As sobras, o descartável, aquilo que se tornou economicamente inviável, passa a ser disputado por cachorros e corvos, mas também por homens e mulheres à margem do acesso das riquezas e produção sociais. É desta forma que se organiza uma economia que “prefere vê estragar do que deixar seus semelhantes aproveitar” (p.78).

As lágrimas dos pobres não comovem poetas de salão

A relação com as palavras e sua criação literária, fazia a escritora reencontrar nos sonhos e na imaginação a esperança de um amanhã mais reluzente. O próprio brasileiro só seria feliz “quando está dormindo”. Dizia que “quem escreve gosta de coisas bonitas”, porém ela só encontrava “tristezas e lamentos”. Assim, registrava em 12 de junho de 1958:

Carolina durante a noite de autógrafos do livro Quarto de Despejo, em São Paulo. Foto: Divulgação

“Enquanto escrevo vou pensando que resido num castelo cor de ouro que reluz na luz do sol. Que as janelas são de pratas e as luzes de brilhantes. Que a minha vista circula no jardim e eu contemplo as flores de todas as qualidades. (…) É preciso criar este ambiente de fantasia, para esquecer que estou na favela.” (p.58)
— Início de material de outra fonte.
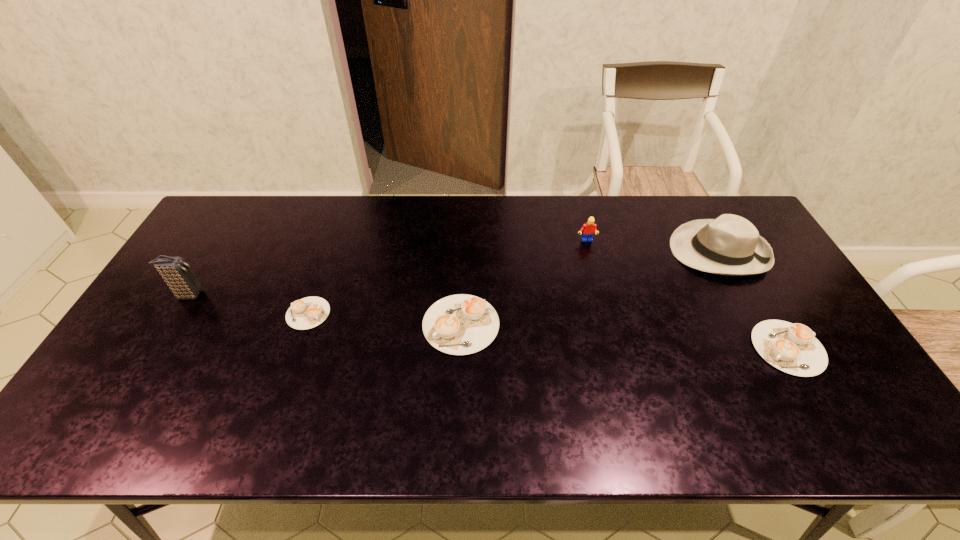 Locate an element on the screen. free point between the Lego and the fifth tallest object is located at coordinates (686, 294).

You are a GUI agent. You are given a task and a screenshot of the screen. Output one action in this format:
    pyautogui.click(x=<x>, y=<y>)
    Task: Click on the free spot between the third object from right to left and the second cappuccino from left to right
    This screenshot has height=540, width=960.
    Given the screenshot: What is the action you would take?
    pyautogui.click(x=523, y=283)

The image size is (960, 540). Find the location of `free spot between the second cappuccino from right to left and the rightmost cappuccino`. free spot between the second cappuccino from right to left and the rightmost cappuccino is located at coordinates (624, 336).

Find the location of a particular element. This screenshot has height=540, width=960. free space between the Lego and the second cappuccino from left to right is located at coordinates (523, 283).

Image resolution: width=960 pixels, height=540 pixels. I want to click on free area in between the second object from left to right and the clutch bag, so click(249, 304).

Image resolution: width=960 pixels, height=540 pixels. In order to click on object identified as the closest to the second tallest cappuccino in this screenshot , I will do `click(730, 245)`.

Choose which object is the second nearest neighbor to the tallest object. Please provide its 2D coordinates. Your answer should be formatted as a tuple, i.e. [(x, y)], where the tuple contains the x and y coordinates of a point satisfying the conditions above.

[(461, 324)]

At what (x,y) coordinates should I click in order to perform the action: click on the third closest cappuccino to the Lego. Please return your answer as a coordinate pair (x, y). Looking at the image, I should click on (309, 312).

I want to click on the closest cappuccino to the second shortest cappuccino, so click(461, 324).

The width and height of the screenshot is (960, 540). Find the location of `free location that satisfies the following two spatial constraints: 1. with the zip open on the tallest object; 2. on the left side of the second cappuccino from right to left`. free location that satisfies the following two spatial constraints: 1. with the zip open on the tallest object; 2. on the left side of the second cappuccino from right to left is located at coordinates (170, 325). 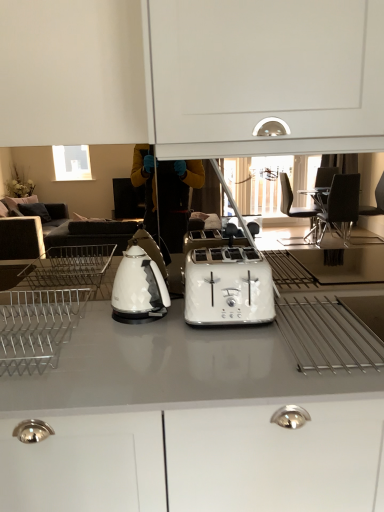 Question: Is white glossy toaster at center situated inside white glossy countertop at center or outside?

Choices:
 (A) outside
 (B) inside

Answer: (A)

Question: From a real-world perspective, is white glossy toaster at center physically located above or below white glossy countertop at center?

Choices:
 (A) above
 (B) below

Answer: (A)

Question: Which object is the farthest from the white glossy countertop at center?

Choices:
 (A) white glossy electric kettle at left
 (B) white glossy toaster at center
 (C) metallic silver dish rack at left

Answer: (A)

Question: Based on their relative distances, which object is farther from the white glossy toaster at center?

Choices:
 (A) metallic silver dish rack at left
 (B) white glossy countertop at center
 (C) white glossy electric kettle at left

Answer: (A)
A imaginação operava no pensamento de Carolina não como um ato de fuga da realidade, pois sua escrita era a justa expressão dela. Emergia como uma forma de criação a manter horizontes à vista. Um horizonte de dignidade e humanidade. Sabia que “as trajedias que os politicos representam em relação ao povo” não comovem o que ela chamou de “poetas de salão”. Assim, apesar de sempre expressar uma relação contraditória e conflitiva frente a favela e seus moradores, reconhecia que “as lagrimas dos pobres” só comovem “os poetas do lixo, os idealistas da favela” (p.53).

E se para Carolina era preciso conhecer a fome para saber descrevê-la, que possamos ler e aprender com Carolina de Jesus, ler e aprender com as Carolinas do Brasil. Poetas e idealistas de um Brasil com justiça social.